The first thing she noticed was Cami in a chair by the bed. She wasn’t suited and was just sitting in shorts and a tank-top with her legs crossed near Holly Fenstermac.
Holly’s hands were what she noticed next. They appeared as if they had been boiled in hot oil. They had large swelling balls of skin and fluid over them and Sam thought of the old scripture for Job, cast with boils for a bet between God and Satan, innocent and undeserving of such a fate.
Sam’s eyes followed the hands up the arms, which were filled with the same boils. Though she knew they only looked like boils. They were fluid-filled blisters and they took up every inch of skin. She had seen them in some of the patients in Honolulu, and in textbooks for smallpox.
Her face was covered with so many blisters you could only see the general shape. Her lips were swollen shut and even her eyes were covered in maculopapular rashes and the beginnings of blisters.
Cami was speaking softly to the woman, but it didn’t appear that she was responsive.
“Is she conscious?” Sam asked, barely able to get the words out.
“No,” Cami said. “I’ve been speaking to her for over an hour and she hasn’t responded.”
“I’ve never…I’ve never seen-”
“I know,” Cami said. “I haven’t seen it this bad either. I can’t even imagine the pain she’s going through. The blisters on her corneas have blinded her and the ones in her ear canals are making it difficult for her to hear. One of the doctors told us she only responds to touch, but that hasn’t worked either.”
Duncan came close to the patient and examined her eyes. He stepped back and looked at Sam. “I wouldn’t want survival like this,” he whispered, just in case the patient could hear.
“Me neither.”
“Come on. Let’s go.”
As Sam turned to leave, a noise startled her. It sounded like an animal’s hiss and she realized it was the patient. Cami leaned in close.
“I’m here for you,” Cami said. “My name is Dr. Mendoza. I’m here for you.”
The patient opened her eyes. The eyes themselves were overtaken with deep scarring from the blisters and it appeared as if they were covered in dried and cracking skin. Her head tilted and she began to speak in an almost inaudible volume.
Cami would whisper, “Yes,” or “No,” every once in a while but for the most part let Holly speak. After about half a minute, Holly tilted her head up again, glanced once to Samantha, and then closed her eyes.
“What did she say?” Agent Donner asked.
Cami wiped the tears away from her eyes. “She said she wants to be buried in the States. She’s from California and she wants to be buried there next to her mother. We need to make sure that can happen.”

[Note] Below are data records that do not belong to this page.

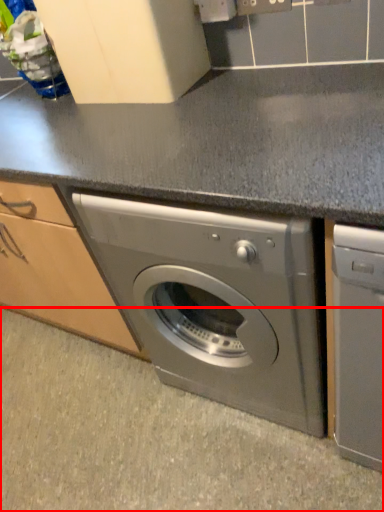 Question: From the image's perspective, where is granite (annotated by the red box) located relative to washing machine?

Choices:
 (A) below
 (B) above

Answer: (A) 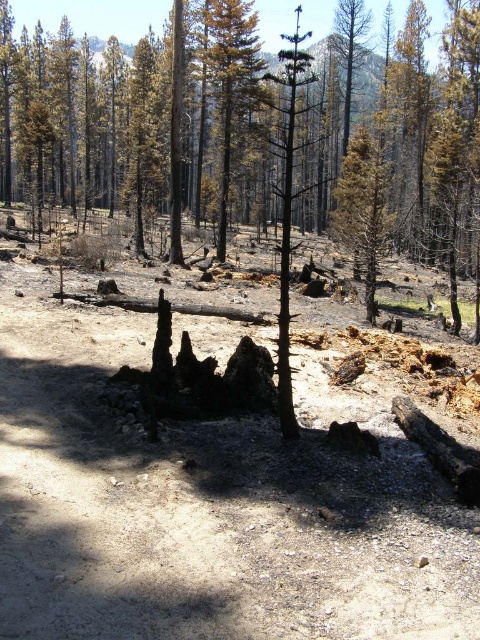 Can you confirm if yellow-green bark tree at center is bigger than charred wood tree at center?

No.

Which is more to the right, yellow-green bark tree at center or charred wood tree at center?

Positioned to the right is charred wood tree at center.

Does point (226, 116) lie behind point (287, 166)?

Yes.

Locate an element on the screen. The height and width of the screenshot is (640, 480). yellow-green bark tree at center is located at coordinates pyautogui.click(x=228, y=81). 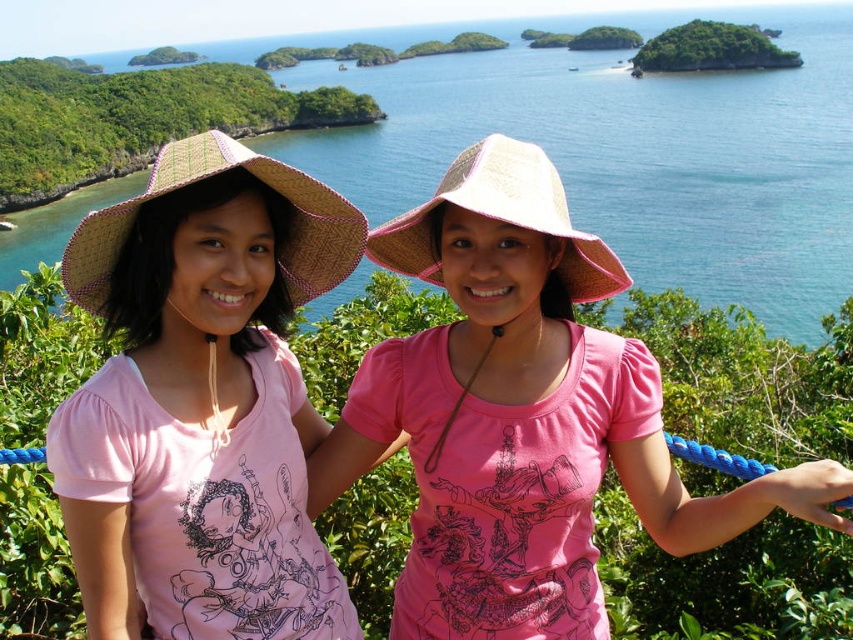 Can you confirm if pink woven hat at center is positioned below matte straw hat at center?

Incorrect, pink woven hat at center is not positioned below matte straw hat at center.

The image size is (853, 640). Find the location of `pink woven hat at center`. pink woven hat at center is located at coordinates (523, 417).

Who is more forward, (558,444) or (160,163)?

Positioned in front is point (160,163).

The width and height of the screenshot is (853, 640). I want to click on pink woven hat at center, so [x=523, y=417].

From the picture: Is matte straw hat at center thinner than straw hat at center?

Yes, matte straw hat at center is thinner than straw hat at center.

Locate an element on the screen. This screenshot has width=853, height=640. matte straw hat at center is located at coordinates (202, 401).

Between strawtexturehat at left and straw hat at center, which one has more height?

With more height is straw hat at center.

This screenshot has width=853, height=640. What are the coordinates of `strawtexturehat at left` in the screenshot? It's located at tap(224, 177). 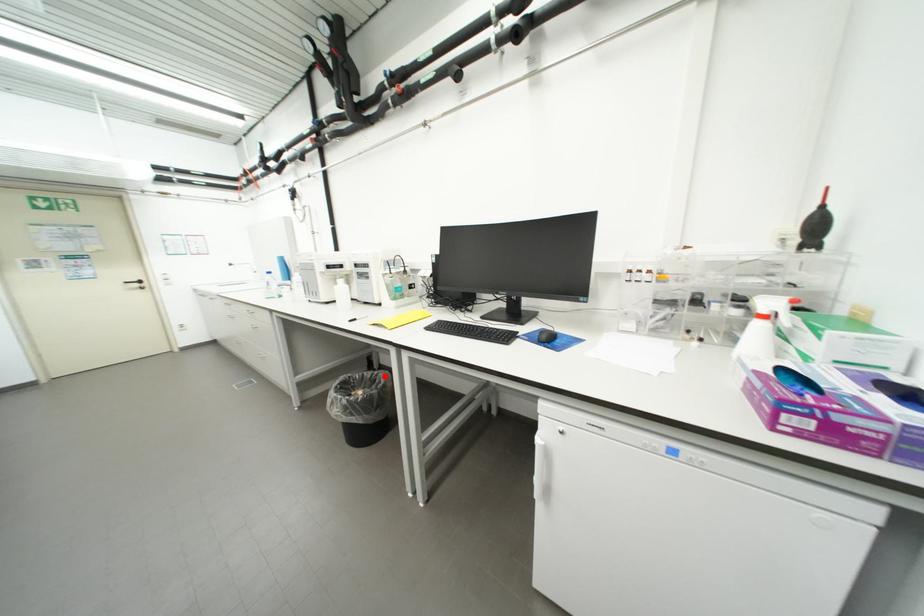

“What else?” Agent Donner said. Sam assumed he was thinking what everyone else in the room was thinking; there was no way they would let her body return to the States.
“She said something about a canister. Some canister they found on their tour and that’s how they got sick.”
“She didn’t say any of them were bit by an animal?” Duncan said.
“No, she said it was a canister. They found it and that’s when Michael got sick.”
Agent Donner said, “Where is the canister now?”
“They gave it to someone in a village, a little boy.”
“What village?”
“I don’t know.”
“Ask her.”
Cami looked to Agent Donner. “No. Let her sleep.”
“She’s slept enough, Dr. Mendoza. Ask her what village. You can ask more gently than I can. If I have to wake her up, she won’t enjoy it.”
Cami stared at him a moment and looked like she was about to say something, but didn’t. Instead, she leaned down next to the patient’s ear and whispered something. The patient whispered something back but it was inaudible to Sam.
“She says it was a Pisac village on the route they took. She gave it to a little boy there.”
Agent Donner immediately left the room. Sam didn’t follow. She stood quietly and stared at the woman lying in the gurney, half alive and half dead, blind and going deaf. Soon the world would be nothing to her but darkness and pain.
“We can’t leave her like this,” Sam said.
Cami nodded. “I know. Please leave.”
“I can help.”
“No, just leave. I brought us down here. I talked Ben into coming. She can’t suffer like this. This is something I have to do. Please just leave, Dr. Bower.”
Sam waited a moment longer, and then turned to leave the room. Duncan held her by the arm. She wasn’t sure if it was to help her or himself.